Ces DS avaient donc vocation urbaine tout au moins dans mes souvenirs. Les sorties dominicales se déroulaient rarement au-delà de la petite couronne : bois de Vincennes, Parc de Bagatelle... Souvent même nous restions dans Paris et prenions la DS pour aller explorer un quartier méconnu. Je me souviens de promenades dans Belleville ou Ménilmontant où l’on trouvait encore des Tractions stationnées dans les rues. Les DS dormaient dans la rue ou au parking souterrain du Boulevard Malesherbes, lieu sombre et sinistre à l’époque où je n’entrais pas sans crainte. Seules les vacances me permettaient de profiter de la DS en pleine vitesse. Je savourais notamment les accélérations vrombissantes à l’entrée de l’autoroute. C’était le signe qu’à ma grande joie, on allait rouler vite ! Les longs trajets nocturnes avaient aussi ma faveur. Allongé sur la banquette arrière, j’observais la lueur orange des clignotants à chaque dépassement. C’était autrement plus excitant mais plus rare que les promenades dominicales parisiennes.

En fait, cet aspect urbain était trompeur car en semaine, pendant que j’usais mes fonds de culotte sur les bancs de l’école, mon père parcourait la France entière pour vendre des machines de sablage. Au printemps 76, mon père abandonne à regret sa dernière DS. Fin de la première période DS urbaine.

Mais la passion et la nostalgie de la DS sont en moi. Et ce n’est pas la Peugeot 604 paternelle qui a succédé aux DS qui risque de me les faire oublier. La gourmande et pataude sochalienne a d’ailleurs été affublée du surnom de « veau qui tête » par mon père qui, lui aussi, regrette les DS.

Pour moi, en cette fin d’enfance et cette adolescence, la seule concrétisation possible de ma passion pour les DS est la collection de miniatures et de documentation.

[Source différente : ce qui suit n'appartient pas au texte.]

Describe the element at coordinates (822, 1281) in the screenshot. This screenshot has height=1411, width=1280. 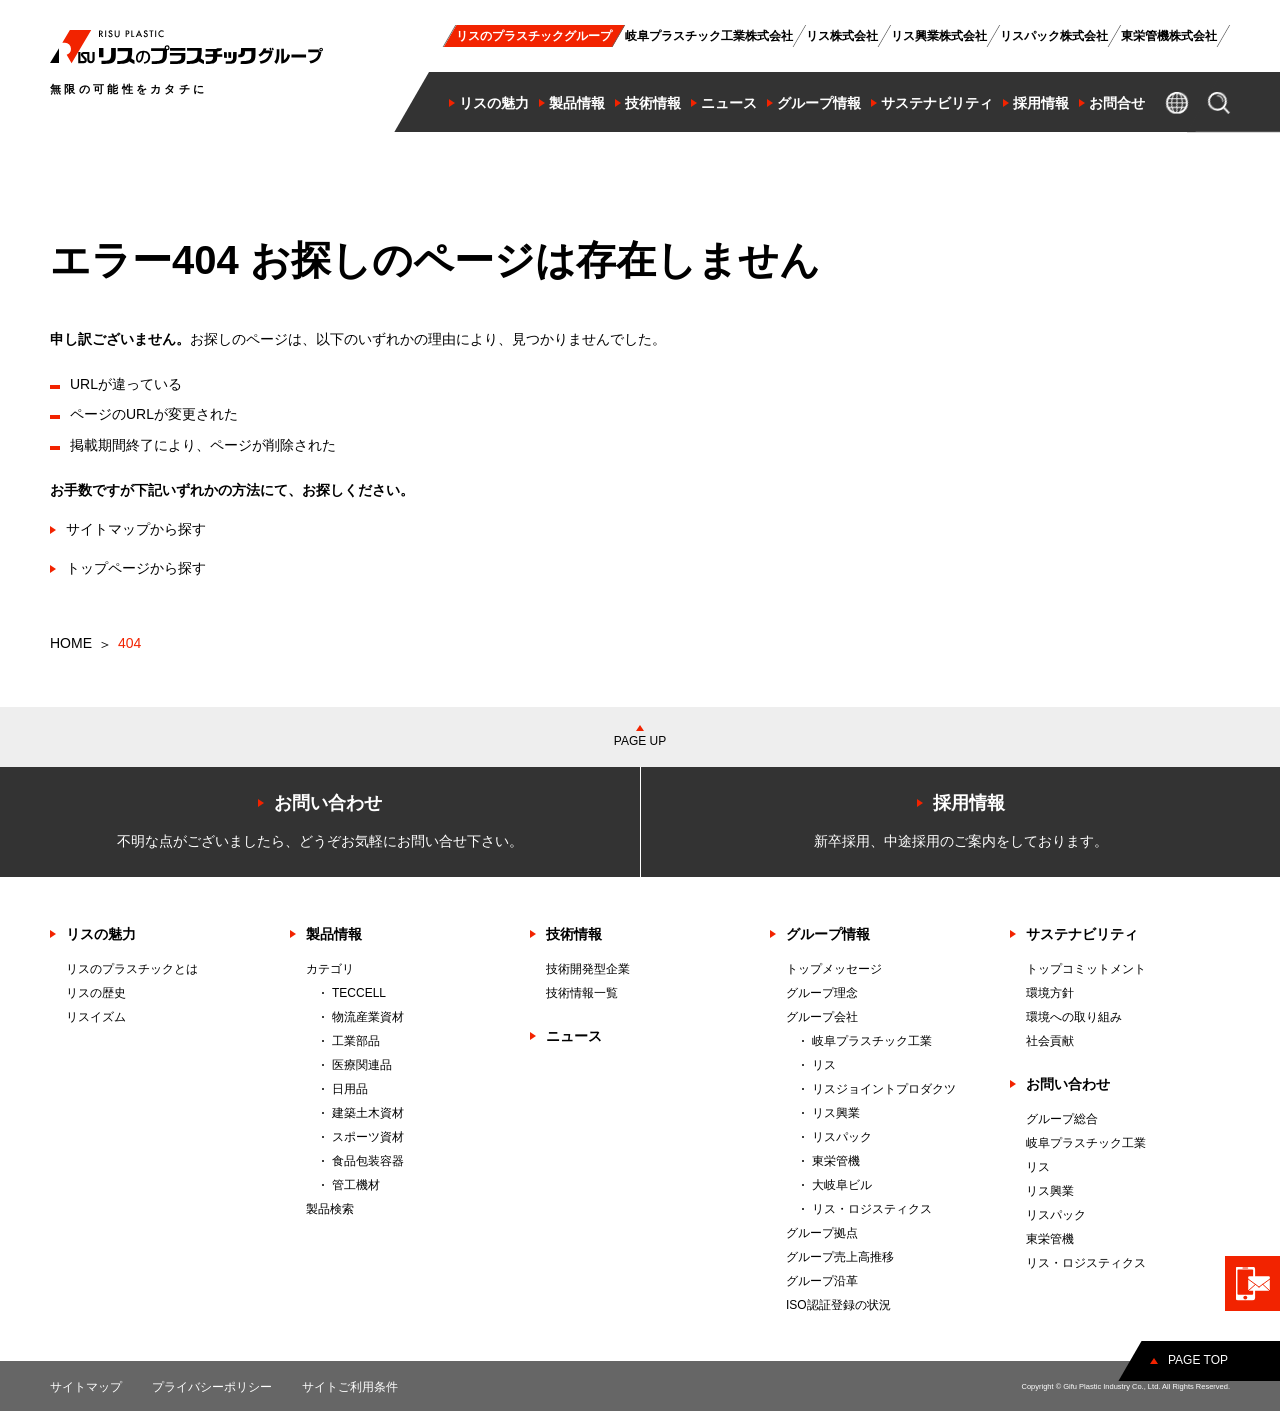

Il me faut attendre mes 20 ans à la fin des années 80 pour m’offrir ma première DS, une DS20 confort brun scarabée de 1973, très fatiguée ! C’est le début d’une série qui comprendra deux DS23 dont une injection, une DS19 68 « Pallassisée », une autre 19 de 57 et même une DSuper. J’habite toujours en région parisienne. Ces voitures dorment dans des parkings souterrains d’immeuble. L’usage est encore très urbain avec notamment des sorties nocturnes entre étudiants durant lesquelles l’originalité de ma monture me vaut un grand intérêt auprès des filles lassées des 205 de minets ! Je n’irai pas plus loin dans cette évocation par respect pour ces demoiselles aujourd’hui sans doute respectables mères de famille ! Quand je pense à ce que je faisais de mes premières DS, j’en frémirais presque de frousse rétrospective : stationnement parisien nocturne, circulation sous la neige ou dans la cohue indescriptible d’un soir de 14 juillet, garage dans un parking souterrain d’immeuble non sécurisé. La DS est alors ma seule voiture. Je me revois aller passer des entretiens d’embauche en banlieue dans ma DS23 injection très capricieuse. Je dois toutefois reconnaître qu’elle n’a jamais compromis ma ponctualité lors de ces rendez-vous. Mais une fois, au sortir d’un entretien, j’ai bien failli rester planté sur le parking d’un employeur potentiel. Je me revois dépanner l’engin sous la pluie à la nuit tombante en veste et cravate avec les mains noircies sous l’œil goguenard du recruteur depuis sa fenêtre. Parmi les autres gags de cette période, citons l’explosion du pare-brise de la DS19 de 57 sur l’autoroute de l’Est du côté de Marne la Vallée. Conduire une DS sans pare-brise un soir d’hiver (heureusement sec !) est une expérience vivifiante ! Meilleur souvenir en revanche que mon mariage dans ma DS19 1968 noire que j’ai voulu telle quelle sans décoration choucroutesque et rubans à la gomme. Juste un bouquet sur la plage arrière.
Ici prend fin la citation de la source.